Data entries |
++++++++++

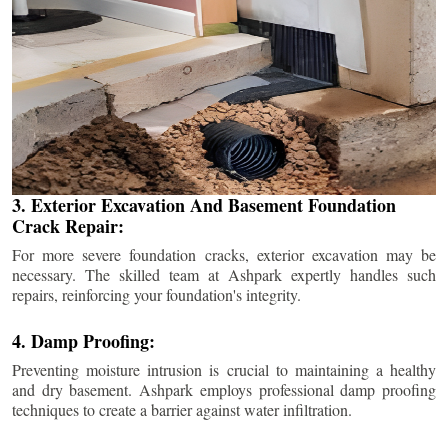
3. Exterior Excavation And Basement Foundation
Crack Repair:
For more severe foundation cracks, exterior excavation may be
necessary. The skilled team at Ashpark expertly handles such
repairs, reinforcing your foundation's integrity.
4. Damp Proofing:
Preventing moisture intrusion is crucial to maintaining a healthy
and dry basement. Ashpark employs professional damp proofing
techniques to create a barrier against water infiltration.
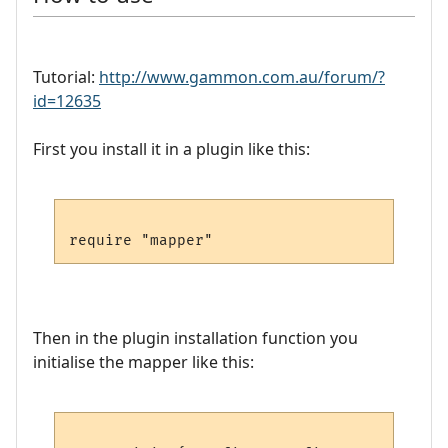
Tutorial:
http://www.gammon.com.au/forum/?
id=12635
First you install it in a plugin like this:
Then in the plugin installation function you
initialise the mapper like this:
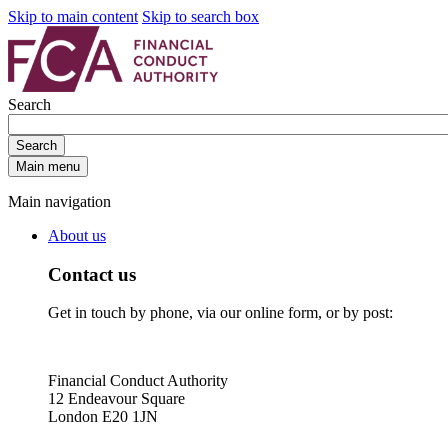
Skip to main content
Skip to search box
Search
Search
Main menu
Main navigation
About us
Contact us
Get in touch by phone, via our online form, or by post:
Financial Conduct Authority
12 Endeavour Square
London E20 1JN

++++++++++

The problem | With all pictures omitted, return exactly the lines from the one containing "For more severe" through the end of the entries above.

Solution |
For more severe foundation cracks, exterior excavation may be
necessary. The skilled team at Ashpark expertly handles such
repairs, reinforcing your foundation's integrity.
4. Damp Proofing:
Preventing moisture intrusion is crucial to maintaining a healthy
and dry basement. Ashpark employs professional damp proofing
techniques to create a barrier against water infiltration.
Tutorial:
http://www.gammon.com.au/forum/?
id=12635
First you install it in a plugin like this:
Then in the plugin installation function you
initialise the mapper like this:
Skip to main content
Skip to search box
Search
Search
Main menu
Main navigation
About us
Contact us
Get in touch by phone, via our online form, or by post:
Financial Conduct Authority
12 Endeavour Square
London E20 1JN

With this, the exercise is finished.